2. The process according to claim 1, wherein the textile can be in
a raw state or a manufactured product.
3. The process according to claim 1, wherein the textile can be
from the group consisting of nylon, polyester, elasthane and other
woven fabrics.
4. The process according to claim 1, wherein the film can, chosen
from a blend of acrylic and polyurethane to adjust the rigidity and
strength of the textile.
5. The process according to claim 1, wherein the adhesive can be a
thermal adhesive, a hot melt adhesive, a pressure sensitive
adhesive, or any type that provides a secure adhesion.
6. The process according to claim 1, wherein the layered film and
adhesive can be die cut, embossed or laser sliced to match the
selected area of the textile.
7. The process according to claim 1, wherein at least one side of
the film is printable and can be used for branding.

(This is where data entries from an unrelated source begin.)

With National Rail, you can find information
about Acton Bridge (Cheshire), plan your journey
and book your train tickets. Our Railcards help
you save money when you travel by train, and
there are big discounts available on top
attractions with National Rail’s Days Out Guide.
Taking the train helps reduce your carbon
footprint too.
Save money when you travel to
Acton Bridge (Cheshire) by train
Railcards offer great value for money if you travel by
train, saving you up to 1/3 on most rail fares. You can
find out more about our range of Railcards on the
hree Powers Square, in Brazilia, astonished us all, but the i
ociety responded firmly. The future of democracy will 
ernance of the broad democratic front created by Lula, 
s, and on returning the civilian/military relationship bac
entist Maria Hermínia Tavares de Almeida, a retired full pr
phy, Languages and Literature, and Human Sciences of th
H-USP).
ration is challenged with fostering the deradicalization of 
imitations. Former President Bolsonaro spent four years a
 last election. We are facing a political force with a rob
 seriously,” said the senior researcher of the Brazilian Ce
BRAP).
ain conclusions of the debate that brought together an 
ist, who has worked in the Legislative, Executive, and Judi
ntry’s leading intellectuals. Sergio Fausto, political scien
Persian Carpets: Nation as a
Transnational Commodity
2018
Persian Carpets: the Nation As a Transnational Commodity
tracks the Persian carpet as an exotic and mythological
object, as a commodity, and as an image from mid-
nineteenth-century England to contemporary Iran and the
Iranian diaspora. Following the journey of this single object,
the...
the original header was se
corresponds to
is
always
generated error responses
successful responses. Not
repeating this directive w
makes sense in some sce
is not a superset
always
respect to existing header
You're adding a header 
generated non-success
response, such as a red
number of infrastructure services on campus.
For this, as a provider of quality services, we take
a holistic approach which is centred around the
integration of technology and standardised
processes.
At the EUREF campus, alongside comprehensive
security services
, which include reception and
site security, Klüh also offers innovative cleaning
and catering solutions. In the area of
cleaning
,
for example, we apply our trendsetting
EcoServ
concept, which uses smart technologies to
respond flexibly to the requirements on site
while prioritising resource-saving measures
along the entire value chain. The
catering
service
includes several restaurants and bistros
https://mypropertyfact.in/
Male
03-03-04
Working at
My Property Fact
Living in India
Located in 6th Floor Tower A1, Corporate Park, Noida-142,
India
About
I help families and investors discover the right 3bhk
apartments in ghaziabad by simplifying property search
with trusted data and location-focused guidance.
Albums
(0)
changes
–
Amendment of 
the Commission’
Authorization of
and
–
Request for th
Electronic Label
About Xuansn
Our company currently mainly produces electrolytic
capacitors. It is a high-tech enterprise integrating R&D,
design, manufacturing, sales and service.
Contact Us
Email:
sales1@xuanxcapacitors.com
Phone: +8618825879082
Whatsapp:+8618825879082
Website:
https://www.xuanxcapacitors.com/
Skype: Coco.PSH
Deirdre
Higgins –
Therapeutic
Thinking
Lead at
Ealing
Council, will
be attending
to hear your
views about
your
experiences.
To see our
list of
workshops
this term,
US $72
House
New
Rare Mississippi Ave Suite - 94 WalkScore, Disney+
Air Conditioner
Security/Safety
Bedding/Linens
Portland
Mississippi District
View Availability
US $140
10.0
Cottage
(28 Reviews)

8. A process for strengthening a select area of a textile,
comprising: a textile, at least one sheet of polymer film having
two sides, and at least one sheet of nonsolvent adhesive; said
process comprising the steps of: forming a laminate by roller
laminating the film to the adhesive, forming a preform by trimming
the laminate to match the size and shape of at least one selected
area of the textile, placing the preform on the corresponding
selected area of the textile, and laminating the preform and the
textile in a heat press set at 130 degrees Celsius for 30
seconds.
9. The process according to claim 8, wherein the textile can be in
a raw state or a manufactured product.
10. The process according to claim 8, wherein the textile can be
from the group consisting of nylon, polyester, elasthane and other
woven fabrics.
11. The process according to claim 8, wherein the film can be
chosen from a blend of acrylic and polyurethane to adjust the
rigidity and strength of the textile.
12. The process according to claim 8, wherein the adhesive can be a
thermal adhesive, a hot melt adhesive, a pressure sensitive
adhesive, or any type that provides a secure adhesion.
13. The process according to claim 8, wherein the layered film and
adhesive can be die cut, embossed or laser sliced to match the
selected area of the textile.
14. The process according to claim 8, wherein at least one side of
the film is printable and can be used for branding.

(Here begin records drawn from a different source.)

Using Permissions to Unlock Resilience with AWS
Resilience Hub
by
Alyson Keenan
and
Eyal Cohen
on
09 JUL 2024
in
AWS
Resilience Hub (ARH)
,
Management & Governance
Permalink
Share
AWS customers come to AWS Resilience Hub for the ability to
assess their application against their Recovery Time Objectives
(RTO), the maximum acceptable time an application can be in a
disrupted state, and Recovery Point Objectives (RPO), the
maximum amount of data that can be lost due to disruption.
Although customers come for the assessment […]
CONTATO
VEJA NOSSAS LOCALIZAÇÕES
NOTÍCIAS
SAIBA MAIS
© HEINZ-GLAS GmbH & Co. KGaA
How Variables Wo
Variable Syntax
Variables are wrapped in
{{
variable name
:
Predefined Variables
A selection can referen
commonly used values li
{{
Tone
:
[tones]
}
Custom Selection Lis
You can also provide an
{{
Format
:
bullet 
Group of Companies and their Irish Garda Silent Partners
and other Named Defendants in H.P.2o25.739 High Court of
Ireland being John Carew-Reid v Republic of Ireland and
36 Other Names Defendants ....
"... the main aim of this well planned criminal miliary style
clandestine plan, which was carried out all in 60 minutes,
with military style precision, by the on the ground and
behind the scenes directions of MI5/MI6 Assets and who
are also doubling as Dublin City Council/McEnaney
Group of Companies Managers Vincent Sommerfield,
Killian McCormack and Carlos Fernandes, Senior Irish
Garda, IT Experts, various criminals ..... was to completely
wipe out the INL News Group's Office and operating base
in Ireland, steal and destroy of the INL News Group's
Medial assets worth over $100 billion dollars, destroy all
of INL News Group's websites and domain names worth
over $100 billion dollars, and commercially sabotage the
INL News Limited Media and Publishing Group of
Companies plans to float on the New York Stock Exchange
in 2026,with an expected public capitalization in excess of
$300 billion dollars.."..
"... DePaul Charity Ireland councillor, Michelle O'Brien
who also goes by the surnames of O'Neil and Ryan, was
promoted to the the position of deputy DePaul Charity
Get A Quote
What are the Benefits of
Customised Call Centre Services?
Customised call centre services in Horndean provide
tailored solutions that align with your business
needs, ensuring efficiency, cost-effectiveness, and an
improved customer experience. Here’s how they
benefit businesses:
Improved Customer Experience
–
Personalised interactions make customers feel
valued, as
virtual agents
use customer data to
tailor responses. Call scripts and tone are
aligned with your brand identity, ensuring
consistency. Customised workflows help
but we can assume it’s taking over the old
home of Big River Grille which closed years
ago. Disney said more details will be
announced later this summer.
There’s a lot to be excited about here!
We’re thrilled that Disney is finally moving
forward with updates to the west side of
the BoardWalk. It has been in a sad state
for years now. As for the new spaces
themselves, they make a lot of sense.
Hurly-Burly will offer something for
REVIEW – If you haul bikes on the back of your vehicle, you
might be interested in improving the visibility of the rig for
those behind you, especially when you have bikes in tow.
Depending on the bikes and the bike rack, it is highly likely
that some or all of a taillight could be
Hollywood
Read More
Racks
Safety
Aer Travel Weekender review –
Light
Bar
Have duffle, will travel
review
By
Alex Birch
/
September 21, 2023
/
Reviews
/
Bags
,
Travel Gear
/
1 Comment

15. A process for strengthening a select area of a textile,
comprising: a textile, and a laminate; said process comprising the
steps of: trimming the laminate to match the size and shape of at
least one selected area of the textile, laying the laminate on the
corresponding selected area of the textile in a heat press set at
130 degrees Celsius for 30 seconds.
16. The process according to claim 15, wherein the textile can be
in a raw state or a manufactured product.
17. The process according to claim 15, wherein the textile can be
from the group consisting of nylon, polyester, elasthane and other
woven fabrics.
18. The process according to claim 15, wherein the laminate can be
a cured nonsolvent adhesive.
19. The process according to claim 15, wherein the laminate can be
a polymer film laminated to a nonsolvent adhesive.

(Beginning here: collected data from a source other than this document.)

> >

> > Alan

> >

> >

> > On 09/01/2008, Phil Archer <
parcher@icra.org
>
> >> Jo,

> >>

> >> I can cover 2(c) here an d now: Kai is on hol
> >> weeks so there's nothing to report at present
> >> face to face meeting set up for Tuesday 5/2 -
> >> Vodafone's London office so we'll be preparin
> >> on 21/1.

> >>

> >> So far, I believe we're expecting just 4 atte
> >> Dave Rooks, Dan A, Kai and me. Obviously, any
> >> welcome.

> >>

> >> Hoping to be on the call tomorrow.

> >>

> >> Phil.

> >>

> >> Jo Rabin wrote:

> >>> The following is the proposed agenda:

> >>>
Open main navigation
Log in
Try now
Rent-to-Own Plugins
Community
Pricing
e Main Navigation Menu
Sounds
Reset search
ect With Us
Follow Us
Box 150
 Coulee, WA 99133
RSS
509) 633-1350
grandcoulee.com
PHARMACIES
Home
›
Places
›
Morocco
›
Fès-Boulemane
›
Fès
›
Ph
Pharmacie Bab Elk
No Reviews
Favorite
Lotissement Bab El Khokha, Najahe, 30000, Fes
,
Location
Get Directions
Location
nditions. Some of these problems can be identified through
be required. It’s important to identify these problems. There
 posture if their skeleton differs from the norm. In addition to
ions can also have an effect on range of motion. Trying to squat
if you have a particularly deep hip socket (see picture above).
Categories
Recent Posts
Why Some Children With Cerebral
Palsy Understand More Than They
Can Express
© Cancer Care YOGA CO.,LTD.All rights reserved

20. The laminate according to claim 19, wherein the polymer film
can be chosen from a blend of acrylic and polyurethane to adjust
the rigidity and strength of the textile.
21. The laminate according to claim 19, wherein the polymer film
has at least one printable surface for branding.
22. The laminate according to claim 19, wherein the adhesive can be
a thermal adhesive, a hot melt adhesive, a pressure sensitive
adhesive, or any type that provides a secure adhesion.
23. The process according to claim 15, wherein the laminate can be
die cut, embossed or laser sliced to match the selected area of the
textile.
Description
[0001] This application claims the benefit of U.S. Provisional
Application No. 62/861,932 filed on Jun. 14, 2019.
BACKGROUND OF THE INVENTION
Technical Field of the Invention
[0002] The present invention relates to woven textiles, and more
particularly to a process to improve the performance and properties
of textile fabrics.
Description of the Related Art
[0003] Woven textiles have provided protection from elements and
carried everything we depend on. In order to improve the properties
and performance of textiles, many innovations have been developed.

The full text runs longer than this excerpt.